Assignment. Only lines holding the string "three" are wanted; copy each one from the material.

Information provided.
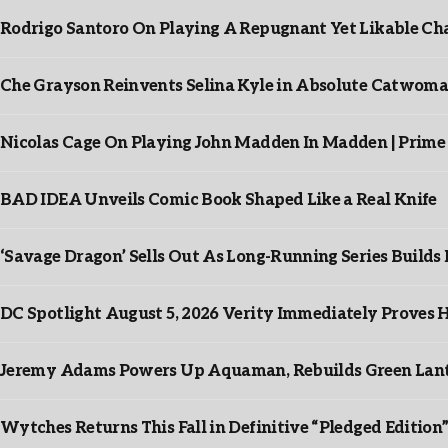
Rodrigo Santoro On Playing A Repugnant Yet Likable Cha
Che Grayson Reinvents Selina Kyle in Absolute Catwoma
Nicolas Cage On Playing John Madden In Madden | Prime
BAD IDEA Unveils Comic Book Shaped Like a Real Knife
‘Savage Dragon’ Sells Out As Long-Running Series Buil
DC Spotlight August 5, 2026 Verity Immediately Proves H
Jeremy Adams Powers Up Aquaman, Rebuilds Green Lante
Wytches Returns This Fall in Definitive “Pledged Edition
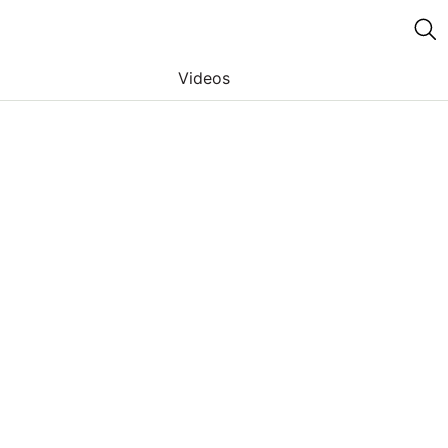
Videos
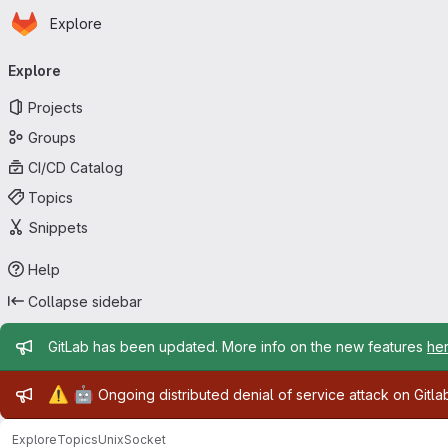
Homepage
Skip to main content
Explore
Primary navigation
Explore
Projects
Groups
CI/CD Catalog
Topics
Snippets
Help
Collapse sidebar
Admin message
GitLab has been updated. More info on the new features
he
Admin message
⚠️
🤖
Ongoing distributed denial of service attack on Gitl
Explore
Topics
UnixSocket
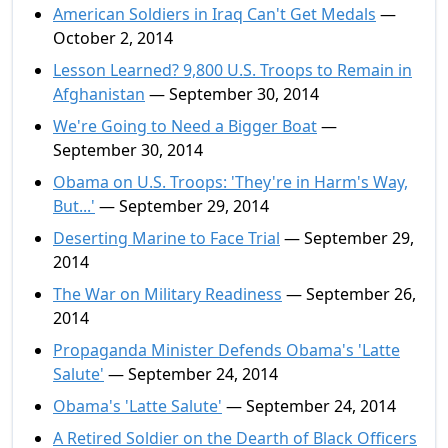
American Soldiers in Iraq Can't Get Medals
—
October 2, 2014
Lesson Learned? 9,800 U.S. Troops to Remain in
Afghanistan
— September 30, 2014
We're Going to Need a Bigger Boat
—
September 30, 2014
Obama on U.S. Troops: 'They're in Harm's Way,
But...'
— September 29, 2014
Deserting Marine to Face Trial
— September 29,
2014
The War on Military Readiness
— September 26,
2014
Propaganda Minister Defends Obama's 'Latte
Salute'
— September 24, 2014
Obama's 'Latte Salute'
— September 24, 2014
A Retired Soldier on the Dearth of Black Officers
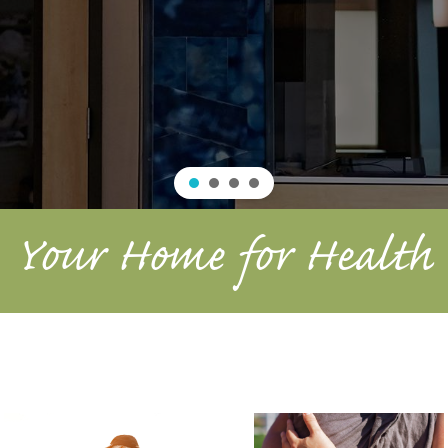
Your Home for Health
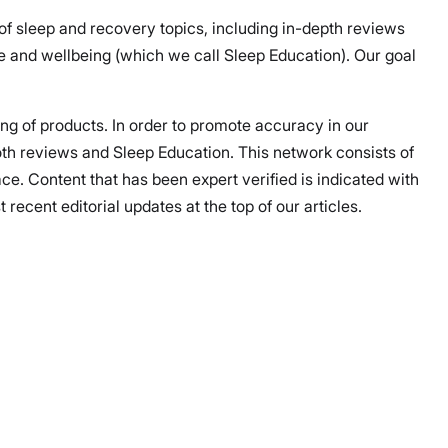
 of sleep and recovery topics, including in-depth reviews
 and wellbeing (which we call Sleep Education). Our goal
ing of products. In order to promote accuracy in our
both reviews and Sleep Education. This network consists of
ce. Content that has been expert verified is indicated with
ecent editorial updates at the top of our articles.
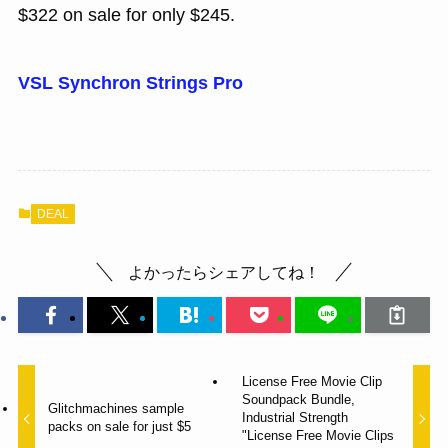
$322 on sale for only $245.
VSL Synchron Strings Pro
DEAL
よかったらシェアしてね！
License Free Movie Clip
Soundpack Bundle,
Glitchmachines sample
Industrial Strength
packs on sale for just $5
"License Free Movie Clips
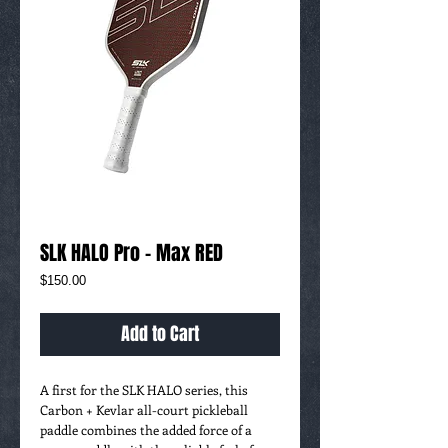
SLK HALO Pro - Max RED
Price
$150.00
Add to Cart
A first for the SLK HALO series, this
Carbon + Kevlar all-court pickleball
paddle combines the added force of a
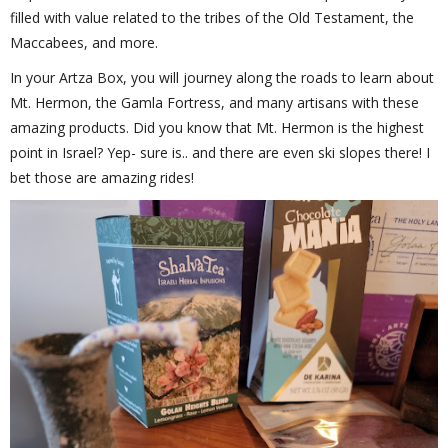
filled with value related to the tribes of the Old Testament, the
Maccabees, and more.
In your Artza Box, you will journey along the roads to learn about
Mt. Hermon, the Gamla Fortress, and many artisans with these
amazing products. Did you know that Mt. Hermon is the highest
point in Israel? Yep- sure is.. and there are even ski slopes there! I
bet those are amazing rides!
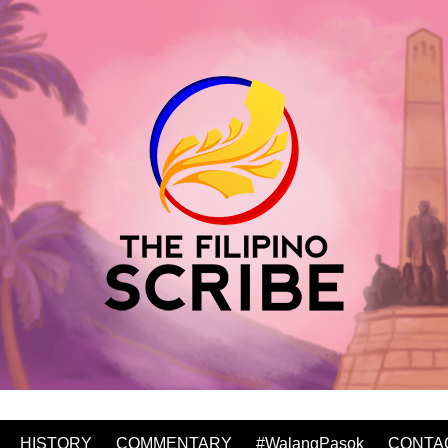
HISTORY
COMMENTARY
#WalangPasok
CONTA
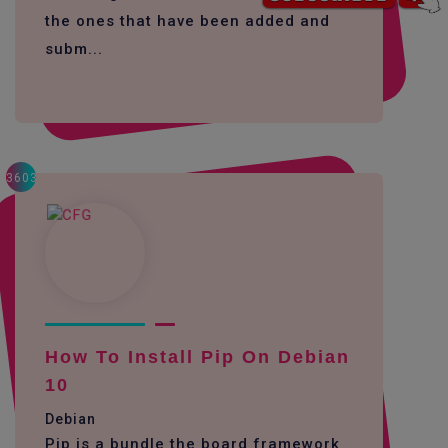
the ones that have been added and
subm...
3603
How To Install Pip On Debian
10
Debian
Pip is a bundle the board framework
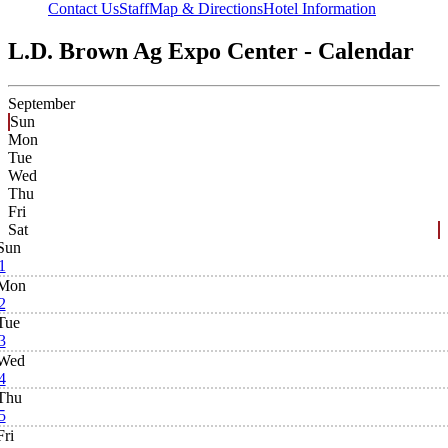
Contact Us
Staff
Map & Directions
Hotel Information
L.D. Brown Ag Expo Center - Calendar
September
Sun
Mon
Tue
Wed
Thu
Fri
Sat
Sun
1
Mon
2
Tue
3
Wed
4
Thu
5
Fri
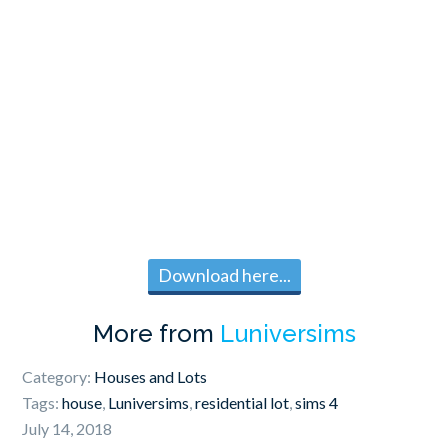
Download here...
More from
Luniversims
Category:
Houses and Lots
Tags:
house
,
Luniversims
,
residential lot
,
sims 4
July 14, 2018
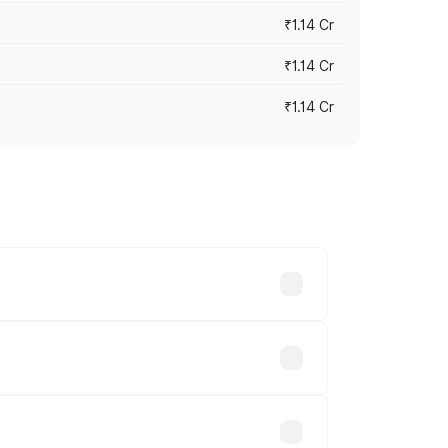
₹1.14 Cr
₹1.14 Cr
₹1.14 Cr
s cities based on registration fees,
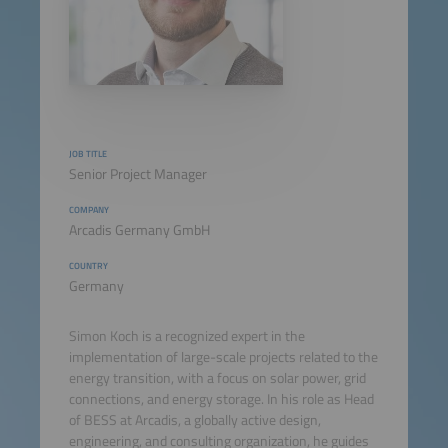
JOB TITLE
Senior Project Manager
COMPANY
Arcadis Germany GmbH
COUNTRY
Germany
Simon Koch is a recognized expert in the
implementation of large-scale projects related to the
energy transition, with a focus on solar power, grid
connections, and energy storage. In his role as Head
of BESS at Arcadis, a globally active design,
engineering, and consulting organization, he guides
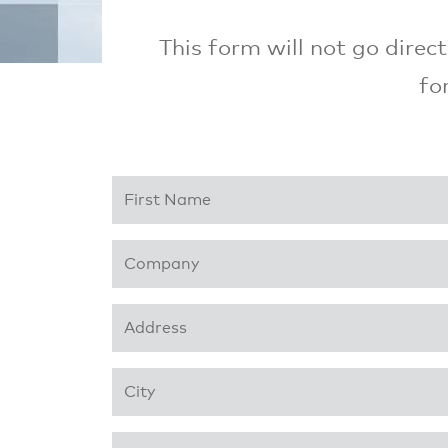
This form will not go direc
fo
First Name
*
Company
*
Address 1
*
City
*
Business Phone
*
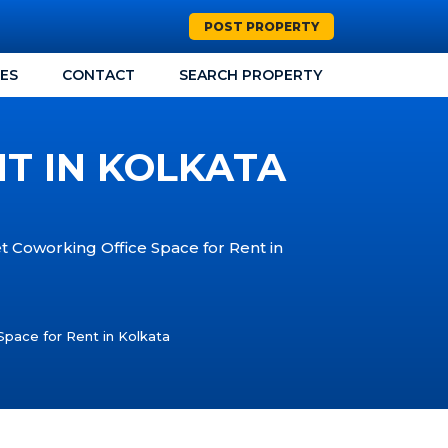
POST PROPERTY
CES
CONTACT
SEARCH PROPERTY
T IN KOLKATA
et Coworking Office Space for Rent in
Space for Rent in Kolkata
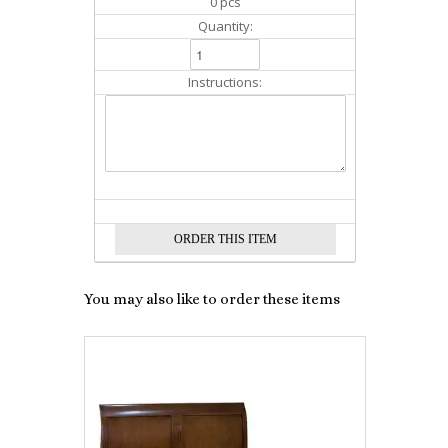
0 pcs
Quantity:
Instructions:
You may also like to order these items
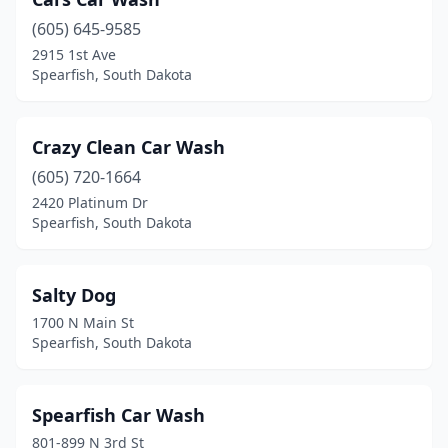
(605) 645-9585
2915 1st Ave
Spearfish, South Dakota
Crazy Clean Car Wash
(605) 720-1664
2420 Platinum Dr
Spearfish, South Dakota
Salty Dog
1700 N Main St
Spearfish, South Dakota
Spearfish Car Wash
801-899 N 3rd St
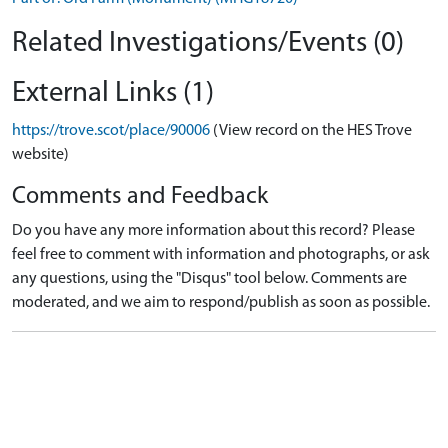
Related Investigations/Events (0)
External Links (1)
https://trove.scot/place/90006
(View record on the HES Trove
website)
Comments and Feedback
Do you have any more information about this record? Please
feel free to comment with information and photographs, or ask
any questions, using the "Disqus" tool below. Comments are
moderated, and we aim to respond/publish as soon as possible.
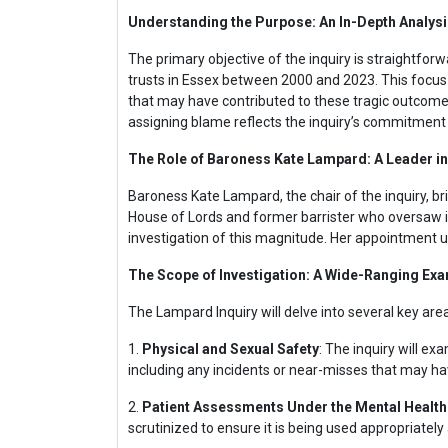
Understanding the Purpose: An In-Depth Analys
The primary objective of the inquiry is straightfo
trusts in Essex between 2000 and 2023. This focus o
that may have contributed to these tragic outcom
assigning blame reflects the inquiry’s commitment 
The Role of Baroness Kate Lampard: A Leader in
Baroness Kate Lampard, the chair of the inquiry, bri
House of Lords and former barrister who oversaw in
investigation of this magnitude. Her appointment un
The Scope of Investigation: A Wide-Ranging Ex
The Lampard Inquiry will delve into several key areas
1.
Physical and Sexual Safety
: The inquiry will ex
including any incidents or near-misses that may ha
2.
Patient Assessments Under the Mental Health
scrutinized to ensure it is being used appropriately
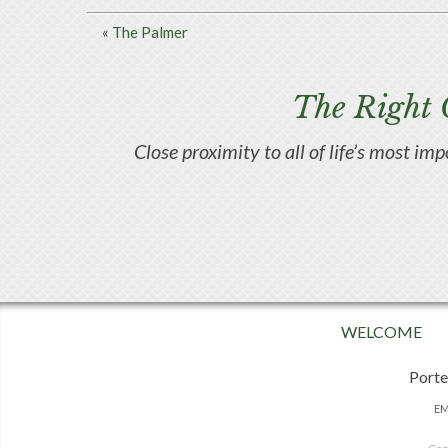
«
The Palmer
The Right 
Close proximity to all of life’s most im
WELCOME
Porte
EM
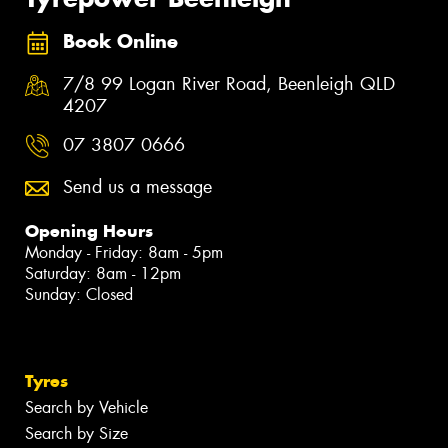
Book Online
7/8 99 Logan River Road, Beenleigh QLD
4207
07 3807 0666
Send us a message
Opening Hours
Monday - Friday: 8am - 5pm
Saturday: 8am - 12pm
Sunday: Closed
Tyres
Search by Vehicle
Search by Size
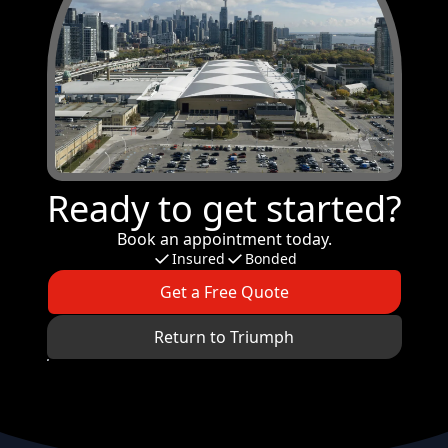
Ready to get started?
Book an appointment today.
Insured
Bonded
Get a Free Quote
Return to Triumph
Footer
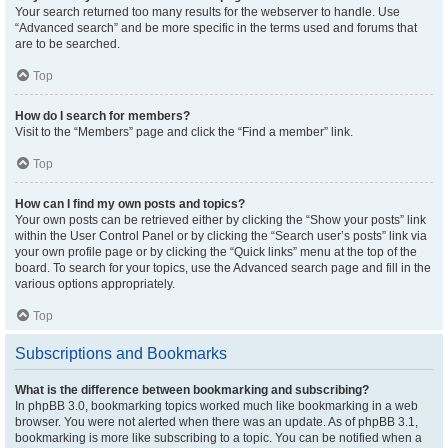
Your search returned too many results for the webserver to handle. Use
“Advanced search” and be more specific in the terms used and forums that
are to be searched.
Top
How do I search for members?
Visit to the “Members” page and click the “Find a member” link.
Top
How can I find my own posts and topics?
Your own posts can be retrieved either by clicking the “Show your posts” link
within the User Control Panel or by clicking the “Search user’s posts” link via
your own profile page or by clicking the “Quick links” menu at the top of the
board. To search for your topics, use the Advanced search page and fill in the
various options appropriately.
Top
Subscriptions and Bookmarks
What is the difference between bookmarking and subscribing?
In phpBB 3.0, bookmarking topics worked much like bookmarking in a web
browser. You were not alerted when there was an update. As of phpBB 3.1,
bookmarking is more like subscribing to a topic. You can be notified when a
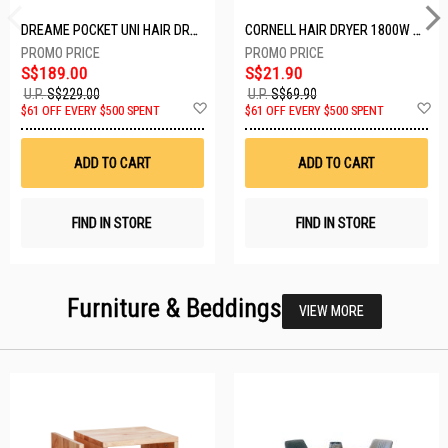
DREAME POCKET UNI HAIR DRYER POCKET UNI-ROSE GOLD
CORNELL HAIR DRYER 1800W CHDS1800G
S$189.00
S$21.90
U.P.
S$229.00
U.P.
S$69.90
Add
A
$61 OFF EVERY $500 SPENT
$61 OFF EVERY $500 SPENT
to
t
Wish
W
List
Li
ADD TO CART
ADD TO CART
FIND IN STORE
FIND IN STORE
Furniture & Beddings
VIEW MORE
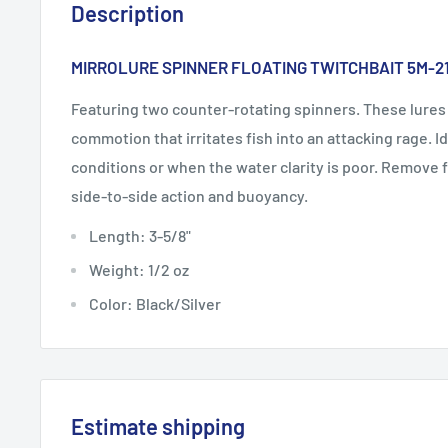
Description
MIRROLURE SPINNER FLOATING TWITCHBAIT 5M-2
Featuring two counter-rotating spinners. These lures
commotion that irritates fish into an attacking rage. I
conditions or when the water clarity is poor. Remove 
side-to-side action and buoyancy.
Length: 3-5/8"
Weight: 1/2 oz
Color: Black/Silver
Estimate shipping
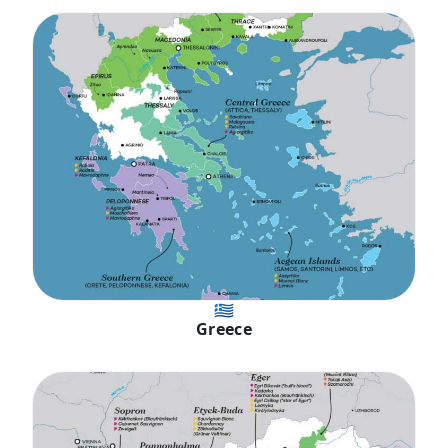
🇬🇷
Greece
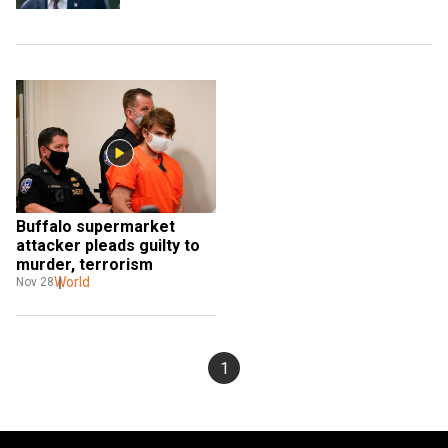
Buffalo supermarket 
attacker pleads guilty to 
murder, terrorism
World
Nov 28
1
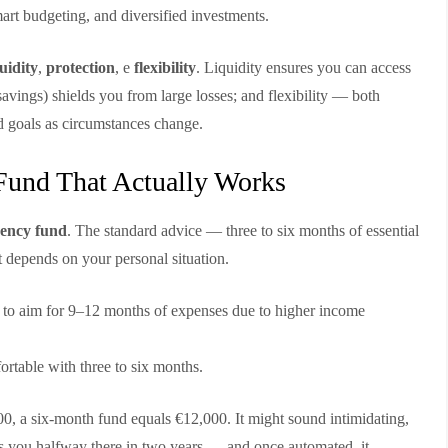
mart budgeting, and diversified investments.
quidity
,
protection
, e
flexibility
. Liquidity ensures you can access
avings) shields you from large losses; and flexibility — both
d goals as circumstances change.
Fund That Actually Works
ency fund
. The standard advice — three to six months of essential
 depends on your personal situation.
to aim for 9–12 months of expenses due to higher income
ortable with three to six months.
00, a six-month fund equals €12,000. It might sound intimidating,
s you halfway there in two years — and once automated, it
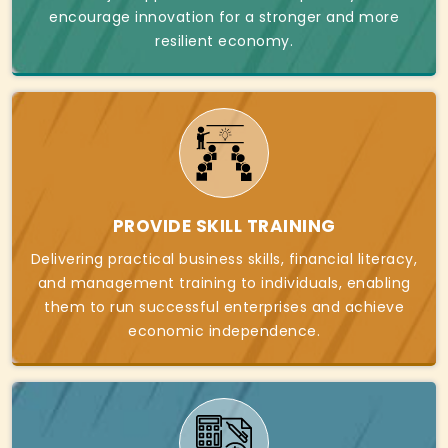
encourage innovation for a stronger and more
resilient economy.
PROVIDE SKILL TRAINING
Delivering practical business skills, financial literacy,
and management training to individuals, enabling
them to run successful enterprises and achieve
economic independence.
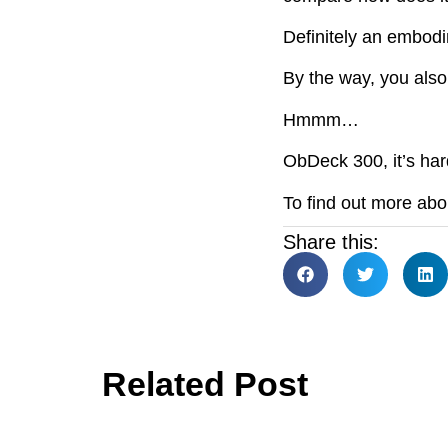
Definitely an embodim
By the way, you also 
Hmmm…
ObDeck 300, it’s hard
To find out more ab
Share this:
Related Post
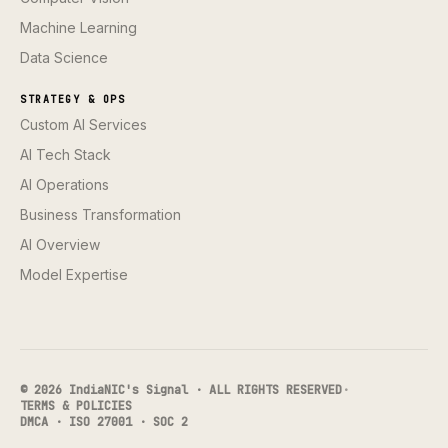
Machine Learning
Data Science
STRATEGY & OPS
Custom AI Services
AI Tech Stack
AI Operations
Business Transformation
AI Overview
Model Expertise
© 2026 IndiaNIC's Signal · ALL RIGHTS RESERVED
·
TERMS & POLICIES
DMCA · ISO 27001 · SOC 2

Result for this task.
. The standard advice — three to six months of essential
ortable with three to six months.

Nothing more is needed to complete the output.